Alfonso Natella (1945), Italy. Fiat Mirafiori, Turin, 29 May 1969.
“I migrated north together with just about everybody I knew. We had no choice. In the south, there was only poverty and unemployment, apart from your mother and the sea. I had picked pears, harvested peaches, lugged tomatoes. Heavy work of sometimes fourteen hours a day, but not enough to make a living.
“Fiat was like the promised land. The mythical, great Fiat. Everything would be different there.
“What a deception. We stood at the assembly line with hundreds of workers. Not people, but numbers. The work was even heavier than what I was used to. I stayed at my sister’s house, but many workers slept at the train station: people in Turin refused to let out a room to ‘Southerners’ like us. One day, I visited the internal nursing department: it looked like a field hospital! Wounded workers everywhere. Apparently, we were at war, but with whom?
“There were students at the gates, handing out flyers and saying we were being exploited – as if we hadn’t realised that yet. Although they were not my kind of people, I had decided to drop by their meeting. To my surprise, there were more people like me there: poor slobs from the South who were tired of being bossed around. We decided to organise a wild strike.
“On the day of the strike, I brought a big piece of cardboard on a whim, with the words ‘Potere Operaio’ on it (‘Workers’ power’). The guard held me back and wanted to take me to the chiefs. I pretended to cooperate, but suddenly pulled him by his tie and delivered a few punches. I felt he had no right to boss me around. There were cheers all around me.
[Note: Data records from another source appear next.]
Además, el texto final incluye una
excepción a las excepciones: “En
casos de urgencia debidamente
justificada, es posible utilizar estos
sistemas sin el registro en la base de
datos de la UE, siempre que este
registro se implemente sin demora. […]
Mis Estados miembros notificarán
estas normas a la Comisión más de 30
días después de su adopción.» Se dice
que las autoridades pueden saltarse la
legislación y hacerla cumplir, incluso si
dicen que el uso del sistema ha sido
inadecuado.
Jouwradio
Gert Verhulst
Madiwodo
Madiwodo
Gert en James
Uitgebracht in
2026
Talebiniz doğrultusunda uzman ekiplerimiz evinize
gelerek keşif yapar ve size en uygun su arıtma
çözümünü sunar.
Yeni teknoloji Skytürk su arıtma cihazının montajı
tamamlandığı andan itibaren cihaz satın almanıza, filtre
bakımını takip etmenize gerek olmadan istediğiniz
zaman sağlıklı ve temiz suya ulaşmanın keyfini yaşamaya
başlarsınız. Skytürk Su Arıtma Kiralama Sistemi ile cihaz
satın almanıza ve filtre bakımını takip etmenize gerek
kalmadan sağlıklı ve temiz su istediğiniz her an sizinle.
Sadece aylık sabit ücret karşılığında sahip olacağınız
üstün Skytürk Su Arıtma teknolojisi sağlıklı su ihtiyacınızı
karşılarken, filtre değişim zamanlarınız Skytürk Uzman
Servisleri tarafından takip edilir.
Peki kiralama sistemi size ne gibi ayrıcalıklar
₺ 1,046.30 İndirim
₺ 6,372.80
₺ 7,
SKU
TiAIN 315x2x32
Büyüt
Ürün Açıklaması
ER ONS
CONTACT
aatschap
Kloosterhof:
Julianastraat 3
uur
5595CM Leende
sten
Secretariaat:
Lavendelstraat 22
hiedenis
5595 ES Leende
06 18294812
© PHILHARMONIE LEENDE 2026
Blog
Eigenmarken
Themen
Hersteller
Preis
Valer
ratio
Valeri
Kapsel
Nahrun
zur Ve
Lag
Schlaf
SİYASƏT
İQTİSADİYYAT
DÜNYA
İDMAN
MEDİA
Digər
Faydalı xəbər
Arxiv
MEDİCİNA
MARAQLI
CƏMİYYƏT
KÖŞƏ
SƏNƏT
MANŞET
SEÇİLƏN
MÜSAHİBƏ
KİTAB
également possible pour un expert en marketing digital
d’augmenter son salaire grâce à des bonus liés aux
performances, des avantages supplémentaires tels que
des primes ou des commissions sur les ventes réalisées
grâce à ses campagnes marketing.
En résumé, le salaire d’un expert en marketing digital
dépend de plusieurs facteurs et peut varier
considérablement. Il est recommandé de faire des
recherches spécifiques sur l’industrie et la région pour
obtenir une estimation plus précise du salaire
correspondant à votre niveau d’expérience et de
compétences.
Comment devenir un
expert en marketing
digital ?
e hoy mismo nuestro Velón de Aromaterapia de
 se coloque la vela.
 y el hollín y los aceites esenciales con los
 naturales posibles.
“It was a spontaneous protest, but there definitely was an idea behind it: I wanted to make a statement because I was secretly afraid that nobody would participate in the strike. In front of everybody, I had risked my job for our struggle. In this way, I wanted to show that there are more important things than money: dignity.
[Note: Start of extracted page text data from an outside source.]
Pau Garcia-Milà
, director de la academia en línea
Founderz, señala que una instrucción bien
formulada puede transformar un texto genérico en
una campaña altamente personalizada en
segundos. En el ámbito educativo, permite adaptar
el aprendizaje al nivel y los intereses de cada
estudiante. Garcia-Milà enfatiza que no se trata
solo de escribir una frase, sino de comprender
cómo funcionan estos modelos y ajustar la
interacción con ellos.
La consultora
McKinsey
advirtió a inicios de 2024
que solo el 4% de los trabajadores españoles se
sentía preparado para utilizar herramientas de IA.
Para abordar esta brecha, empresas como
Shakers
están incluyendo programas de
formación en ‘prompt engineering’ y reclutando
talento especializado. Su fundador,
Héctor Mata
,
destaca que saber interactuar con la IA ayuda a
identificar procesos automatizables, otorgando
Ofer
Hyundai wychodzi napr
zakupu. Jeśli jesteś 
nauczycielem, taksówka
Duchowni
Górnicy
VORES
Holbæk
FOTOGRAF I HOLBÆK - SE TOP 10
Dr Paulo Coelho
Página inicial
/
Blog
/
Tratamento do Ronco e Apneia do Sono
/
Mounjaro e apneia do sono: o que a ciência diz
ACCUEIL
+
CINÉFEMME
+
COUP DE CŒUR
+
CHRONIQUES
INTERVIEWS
“There were about eighty of us. It was actually quite simple: every assembly line had a button that could stop the conveyor-belt. We were able to shut down all the assembly lines. Nobody worked that day. For the time being, the tables had turned: we, the workers, had the power, the guards feared us.
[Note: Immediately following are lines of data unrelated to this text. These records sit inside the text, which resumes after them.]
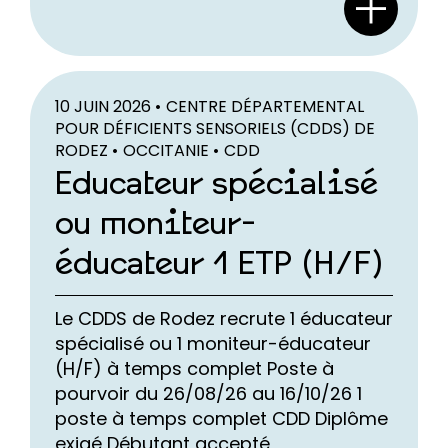
10 JUIN 2026 •
CENTRE DÉPARTEMENTAL
POUR DÉFICIENTS SENSORIELS (CDDS) DE
RODEZ •
OCCITANIE •
CDD
Educateur spécialisé
ou moniteur-
éducateur 1 ETP (H/F)
Le CDDS de Rodez recrute 1 éducateur
spécialisé ou 1 moniteur-éducateur
(H/F) à temps complet Poste à
pourvoir du 26/08/26 au 16/10/26 1
poste à temps complet CDD Diplôme
exigé Débutant accepté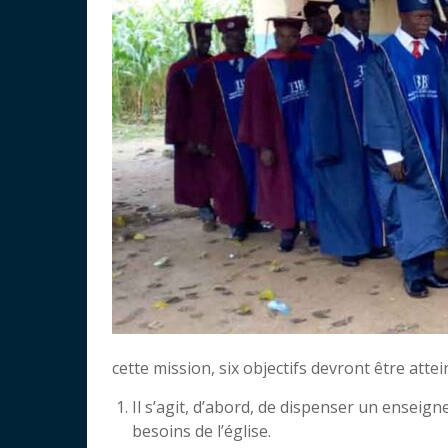
cette mission, six objectifs devront être attei
Il s’agit, d’abord, de dispenser un ensei
besoins de l’église.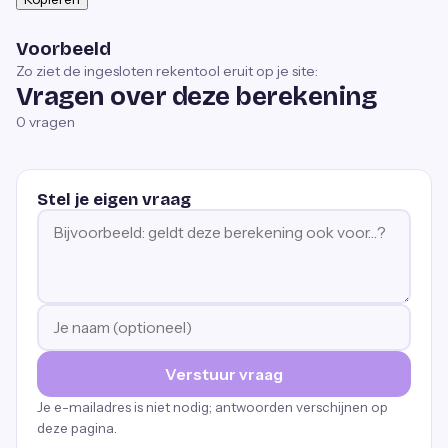
Voorbeeld
Zo ziet de ingesloten rekentool eruit op je site:
Vragen over deze berekening
0
vragen
Stel je eigen vraag
Verstuur vraag
Je e-mailadres is niet nodig; antwoorden verschijnen op
deze pagina.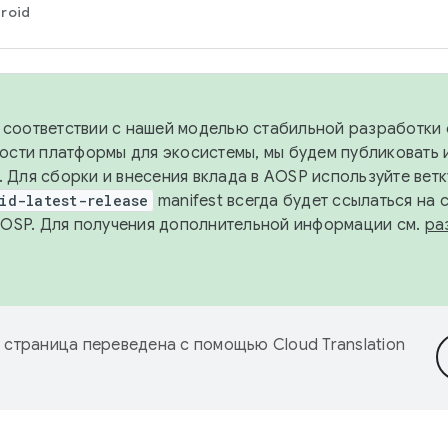
roid
в соответствии с нашей моделью стабильной разработки 
ости платформы для экосистемы, мы будем публиковать 
х. Для сборки и внесения вклада в AOSP используйте вет
id-latest-release
manifest всегда будет ссылаться на
AOSP. Для получения дополнительной информации см.
ра
 страница переведена с помощью
Cloud Translation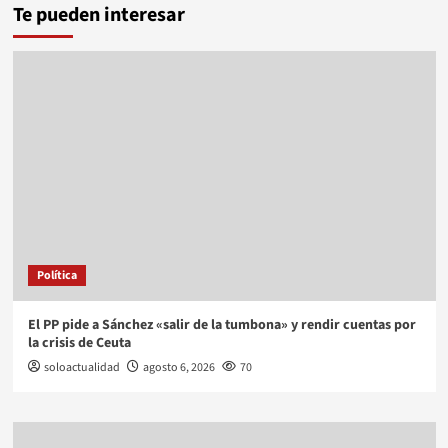
Te pueden interesar
Política
El PP pide a Sánchez «salir de la tumbona» y rendir cuentas por
la crisis de Ceuta
soloactualidad
agosto 6, 2026
70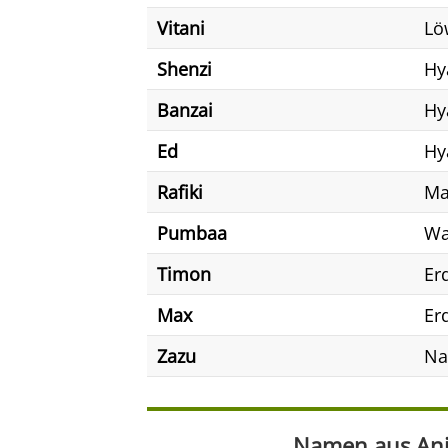
Vitani
Lö
Shenzi
Hy
Banzai
Hy
Ed
Hy
Rafiki
Ma
Pumbaa
Wa
Timon
Er
Max
Er
Zazu
Na
Namen aus Anim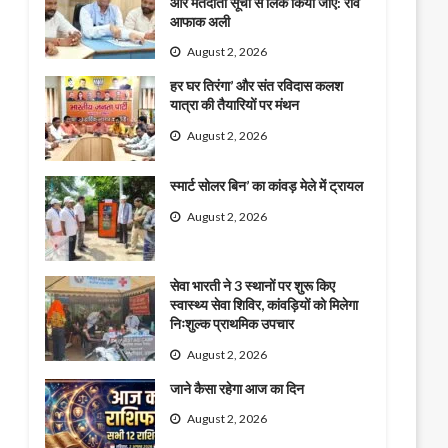
और मतदाता सूची से लिंक किया जाए: राव
आफाक अली
August 2, 2026
हर घर तिरंगा’ और संत रविदास कलश
यात्रा की तैयारियों पर मंथन
August 2, 2026
स्मार्ट सोलर बिन’ का कांवड़ मेले में ट्रायल
August 2, 2026
सेवा भारती ने 3 स्थानों पर शुरू किए
स्वास्थ्य सेवा शिविर, कांवड़ियों को मिलेगा
निःशुल्क प्राथमिक उपचार
August 2, 2026
जाने कैसा रहेगा आज का दिन
August 2, 2026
“It was the beginning of the great labour conflict at Fiat. I myself was fired immediately. It was about higher wages and shorter hours, sure, but above all, we couldn’t accept that we were treated like the ‘lesser ones’. A worker is a human being too! The feeling that I was capable of crippling a nationalist capitalist myth has been dear to me my entire life.
During the ‘Hot Autumn’ of 1969, millions of workers went on strike in Italy. The brutal pace in the plants and the poor working and living conditions made them feel intimidated, humiliated and exploited by their superiors. The workers often did not involve the labour unions when they organised the strikes. Radical left-wing student groups frequently joined the workers to help them organise and set goals; they were hoping for a social revolution.
The ‘Hot Autumn’ began with strikes at Fiat Mirafiori in Turin in May 1969 and culminated in a big clash between protesters and the police in July. From the student-worker movement in Turin, the radical left-wing groups Potere Operaio and Lotta Continua (‘Continuous Struggle’) emerged. In the 1970s, the conflict intensified as the communist Brigate Rosse committed acts of left-wing terror.